There’s going to be a massive wall of water released from behind that dam when Boothe blows it up. Did his character ever consider how many homes or unsuspecting people in its path might get destroyed? It wouldn’t appear to, not that we’re ever shown that.
The fact that Boothe’s sabotage didn’t actually bring the dam down, but the severe rainstorm did, didn’t make the event, or his radical choice to blow it up, any more palatable.
Though I did get wrapped up in the plot and liked the characters, and enjoyed the movie enough to see it twice during its opening week, I didn’t come away from it with a hatred of hydroelectric dams. Or electricity. Though that’s really what it was against, they didn’t focus so much on the dam or generating power.
What’d they focus on? Destruction of the rainforest, we’re shown big bulldozers knocking down acres upon acres of jungle to make way for the dam.
So we got that visual, plus the visual of the Invisible People watching all this happen from just inside the bulldozed treeline, with the knowledge their world is getting smaller and smaller, with the outside world making progress at the expense of the indigenous peoples, blah blah blah. Pretty obvious we’re meant to sympathize with one side over the other here.
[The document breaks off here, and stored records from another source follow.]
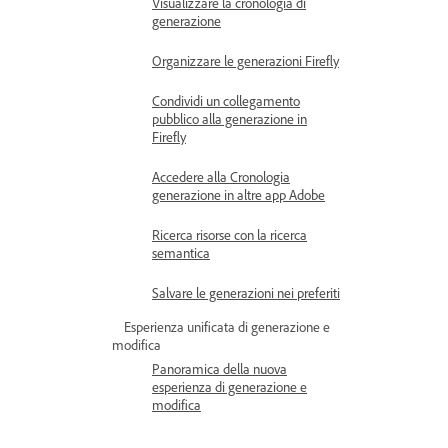
Visualizzare la cronologia di
generazione
Organizzare le generazioni Firefly
Condividi un collegamento
pubblico alla generazione in
Firefly
Accedere alla Cronologia
generazione in altre app Adobe
Ricerca risorse con la ricerca
semantica
Salvare le generazioni nei preferiti
Esperienza unificata di generazione e
modifica
Panoramica della nuova
esperienza di generazione e
modifica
As much as certain aspects of the Inivisible People’s way of life depicted in the film appealed to my daydreaming teenaged brain, it didn’t make me want to live that way.
It also didn’t make me want to try cocaine.
My dad, who I saw the movie with the second time its opening week, felt the movie’s depiction of the Invisible People– along with Powers Boothe– finding their ‘spirit animals’, via hallucinogenic green powder forcefully blown up their noses in ritualistic fashion, was intended to glorify cocaine. Or that it did, anyway, no matter what the intention was.
Maybe he’s right. but, honestly, the way they depicted the ritual in the movie, it looked pretty painful and did not look like something I wanted to try, and until my dad brought it up, the pro-cocaine angle never even occurred to me.
An audience sees and hears what it chooses. I saw a kick-ass jungle adventure. My dad saw the same movie, thought it was about drugs.
So why did I see The Emerald Forest twice on opening weekend, later rent the VHS 2 or 3 times, then later on buy the movie on Laserdisc– and watch the hell out of it– and then DVD– which I watched not quite so many times? What was it about the movie I liked?
I found its character conflicts and the action-suspense sequences very compelling, very entertaining. Plus, the world the movie was set in. Back then, especially, any Action/Suspense movie that took place in a woodlands, a swamp or a jungle setting, I was all in for that (First Blood, The Naked Prey, Southern Comfort, Bridge On The River Kwai, Deliverance, Red Dawn, Predator, Apocalypse Now).
All the same, I found its rather romanticized depiction of The Invisible People and the movie’s anti-industrialization message (anti-progress) actually kind of routine and not that interesting. That part of the movie just did not register with me in a significant way.
The movie’s happy ending aside, it seemed to me, even back then, that there was a lot more left of that story than where the filmmaker chose to end his telling of it.
I don’t think so highly of the movie now. Parts of it, yes. The locations, the cinematography, the action and suspense, but, overall, I feel like I’ve outgrown it.